-- WORK TO BE COMPLETED --
In the copy, include no pictures, but reproduce every record exactly.

(Dataset entries)

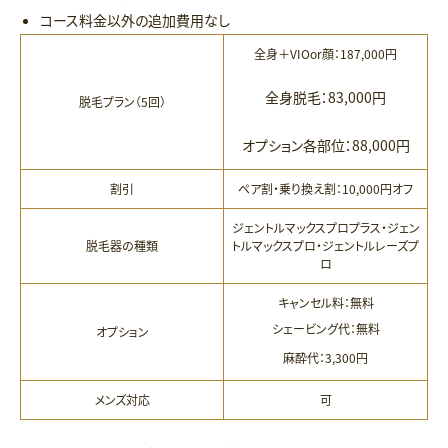
コース料金以外の追加費用なし
全身＋VIOor顔：187,000円
全身脱毛：83,000円
脱毛プラン（5回）
オプション各部位：88,000円
割引
ペア割・乗り換え割：10,000円オフ
ジェントルマックスプロプラス・ジェン
脱毛器の種類
トルマックスプロ・ジェントルレーズプ
ロ
キャンセル料：無料
シェービング代：無料
オプション
麻酔代：3,300円
メンズ対応
可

-- EXERCISE ANSWER --
コース料金以外の追加費用なし
全身＋VIOor顔：187,000円
全身脱毛：83,000円
脱毛プラン（5回）
オプション各部位：88,000円
割引
ペア割・乗り換え割：10,000円オフ
ジェントルマックスプロプラス・ジェン
脱毛器の種類
トルマックスプロ・ジェントルレーズプ
ロ
キャンセル料：無料
シェービング代：無料
オプション
麻酔代：3,300円
メンズ対応
可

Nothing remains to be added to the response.